Dall’altro lato del camino bianco era seduto un signore più anziano, con i baffi girati in su e gli occhi vispi sotto folte sopracciglia grigie striate di scuro. I capelli invece erano tutti bianchi, e il sorriso con cui la guardava era pieno di comprensione. Sembrava sapesse perfettamente che le faceva male la pancia e che aveva una paura tremenda, ma pareva volesse dirle che sapeva anche che sarebbe andato tutto a posto tra un poco. Si limitò a dire alla signorina che l’aveva accompagnata di occuparsi di tutto quello di cui la bambina avesse bisogno in quel momento, e soprattutto di darle una bella tazza di latte zuccherato – nel dire questo le strizzava allegramente un occhio – e poi assicurarsi che avesse vestiti puliti e un letto caldo. Avrebbero fatto amicizia il giorno dopo, disse, e la congedò senza toccarla. Mentre usciva con la mano nella mano della signorina, la bambina non aveva più mal di pancia e pensava al latte caldo zuccherato, ma sapeva anche di avere le mutandine sporche, adesso, e si chiedeva come avrebbe fatto a nasconderle. La signorina la portò dritto in una stanza da bagno, con una grande vasca coi piedi di animale, e senza parlare aprì i rubinetti da dove usciva zampillando acqua calda e fredda, poi si volse a lei mentre la vasca si riempiva e cominciò a spogliarla, sempre in silenzio. Degnò appena di uno sguardo le mutandine striate di marrone e fece un mucchio in un angolo di tutti i suoi vestiti, tenendo da parte solo il giacchettino nero tinto, poi la invitò ad entrare nella vasca e cominciò a lavarla. Soltanto allora, quando sentì la carezza dell’acqua tiepida sul corpicino rattrappito nella tensione gelata delle ultime ore, e una corrente benevola le scese dalla testa sulla nuca e lungo la schiena, sulla vergogna della pelle sporca e macchiata di cacca, coperta di puntini come quando aveva tanto freddo e faceva la “pelle di gallina”, soltanto allora arrivarono le lacrime.
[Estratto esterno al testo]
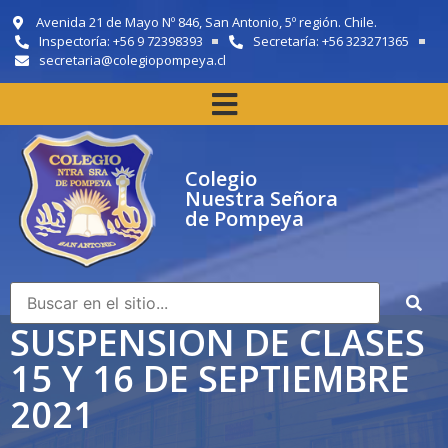
Avenida 21 de Mayo Nº 846, San Antonio, 5º región. Chile.
Inspectoría: +56 9 72398393
Secretaría: +56 323271365
secretaria@colegiopompeya.cl
Colegio
Nuestra Señora
de Pompeya
SUSPENSION DE CLASES
15 Y 16 DE SEPTIEMBRE
2021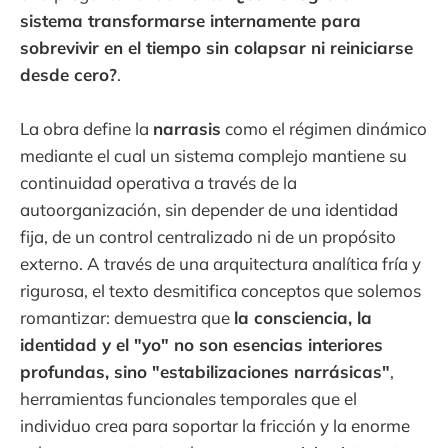
sistema transformarse internamente para
sobrevivir en el tiempo sin colapsar ni reiniciarse
desde cero?
.
La obra define la
narrasis
como el régimen dinámico
mediante el cual un sistema complejo mantiene su
continuidad operativa a través de la
autoorganización, sin depender de una identidad
fija, de un control centralizado ni de un propósito
externo. A través de una arquitectura analítica fría y
rigurosa, el texto desmitifica conceptos que solemos
romantizar: demuestra que
la consciencia, la
identidad y el "yo" no son esencias interiores
profundas, sino "estabilizaciones narrásicas"
,
herramientas funcionales temporales que el
individuo crea para soportar la fricción y la enorme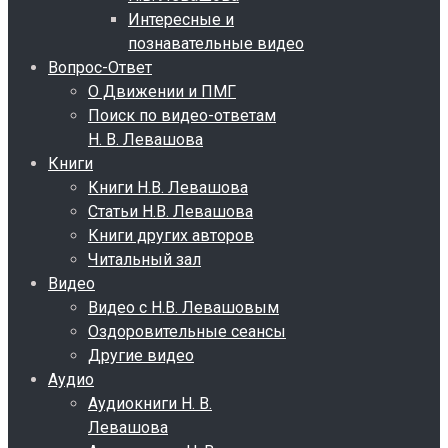
Интересные и
познавательные видео
Вопрос-Ответ
О Движении и ПМГ
Поиск по видео-ответам
Н. В. Левашова
Книги
Книги Н.В. Левашова
Статьи Н.В. Левашова
Книги других авторов
Читальный зал
Видео
Видео с Н.В. Левашовым
Оздоровительные сеансы
Другие видео
Аудио
Аудиокниги Н. В.
Левашова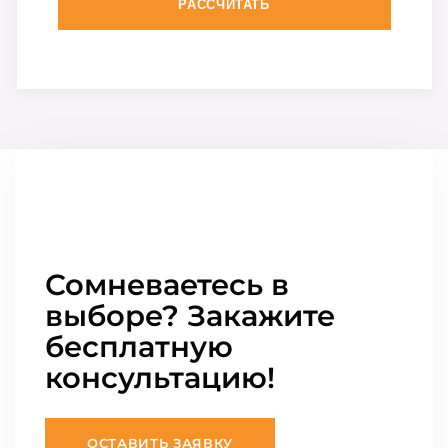
РАССЧИТАТЬ
Сомневаетесь в
выборе? Закажите
бесплатную
консультацию!
ОСТАВИТЬ ЗАЯВКУ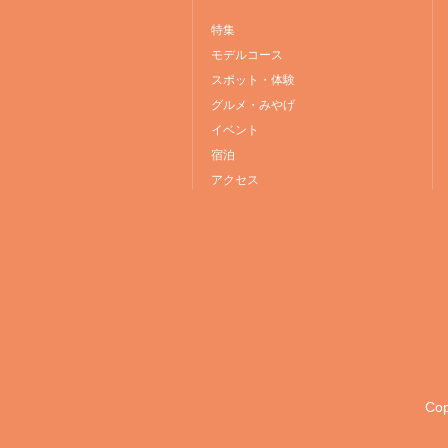
特集
モデルコース
スポット・体験
グルメ・みやげ
イベント
宿泊
アクセス
Cop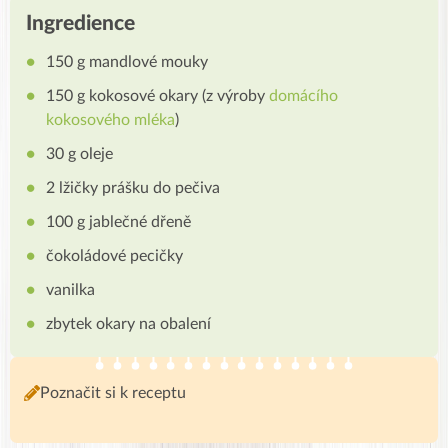
Ingredience
150 g mandlové mouky
150 g kokosové okary (z výroby
domácího
kokosového mléka
)
30 g oleje
2 lžičky prášku do pečiva
100 g jablečné dřeně
čokoládové pecičky
vanilka
zbytek okary na obalení
Poznačit si k receptu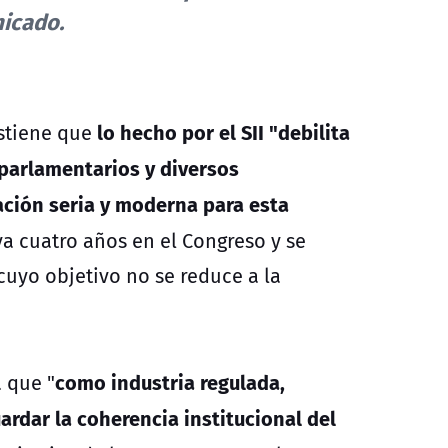
nicado.
lo hecho por el SII "debilita
ostiene que
 parlamentarios y diversos
ación seria y moderna para esta
a cuatro años en el Congreso y se
cuyo objetivo no se reduce a la
como industria regulada,
a que "
rdar la coherencia institucional del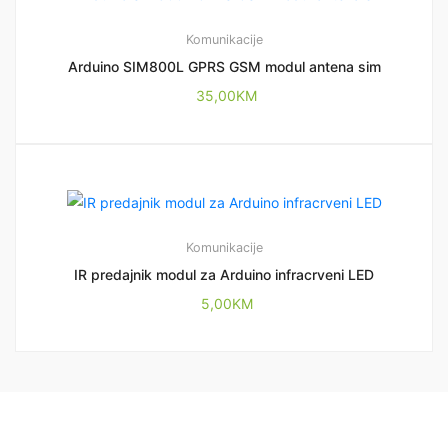
Komunikacije
Arduino SIM800L GPRS GSM modul antena sim
35,00
KM
Komunikacije
IR predajnik modul za Arduino infracrveni LED
5,00
KM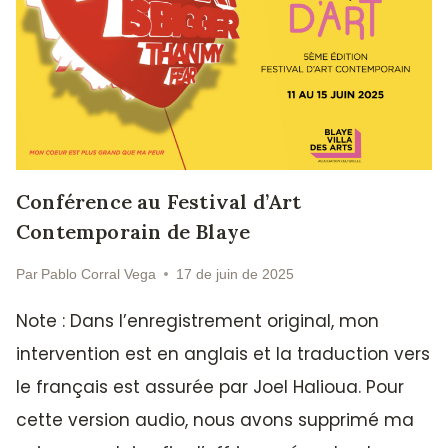
Conférence au Festival d’Art
Contemporain de Blaye
Par
Pablo Corral Vega
17 de juin de 2025
Note : Dans l’enregistrement original, mon
intervention est en anglais et la traduction vers
le français est assurée par Joel Halioua. Pour
cette version audio, nous avons supprimé ma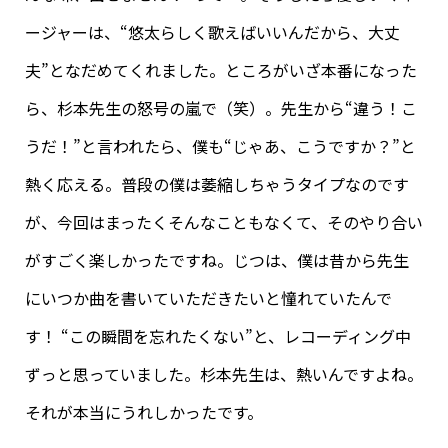
ージャーは、“悠太らしく歌えばいいんだから、大丈
夫”となだめてくれました。ところがいざ本番になった
ら、杉本先生の怒号の嵐で（笑）。先生から“違う！こ
うだ！”と言われたら、僕も“じゃあ、こうですか？”と
熱く応える。普段の僕は萎縮しちゃうタイプなのです
が、今回はまったくそんなこともなくて、そのやり合い
がすごく楽しかったですね。じつは、僕は昔から先生
にいつか曲を書いていただきたいと憧れていたんで
す！ “この瞬間を忘れたくない”と、レコーディング中
ずっと思っていました。杉本先生は、熱いんですよね。
それが本当にうれしかったです。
Quando la lunghissima notte in cui Teresina pianse fino a sfinirsi, con la testa sotto il cuscino, per non farsi sentire dalle compagne della camerata, dopo che la signorina l’aveva asciugata, consolata in maniera spiccia, dicendole di piantarla che tanto domani le sarebbe passato tutto, dopo che ebbe ingollato con avidità il latte caldo zuccherato ricavandone una grande consolazione per il corpo, come prima lo era stata l’acqua calda, ma una specie di inasprimento della pena del cuore, dopo che ebbe pensato punto per punto tutto quello che in quel momento stava accadendo laggiù nella vecchia casa accanto al fuoco rosso e nero della cucina, i fratelli che si accapigliavano, la sorella maggiore che tagliava il pane in pezzi piccoli perché sembrasse di più, la mamma (oh, la mamma) che cullava la piccola per farla addormentare, la piccola che sentiva quella sera di odiare con tutte le sue forze, dopo che la sua bambola di pezza fu talmente zuppa delle sue lacrime che sembrava avesse pianto con lei, e finalmente si erano addormentate insieme, quando la notte finì e la luce opaca di un giorno di novembre illuminò un lungo tavolo di facce di bambini e tazze di latte fumante, Teresina decise di chiudere nel più profondo del cuore il ricordo di quei primi momenti, e non aprire mai più quel cassetto, fino a quando non si fosse ripulito di tutto il dolore.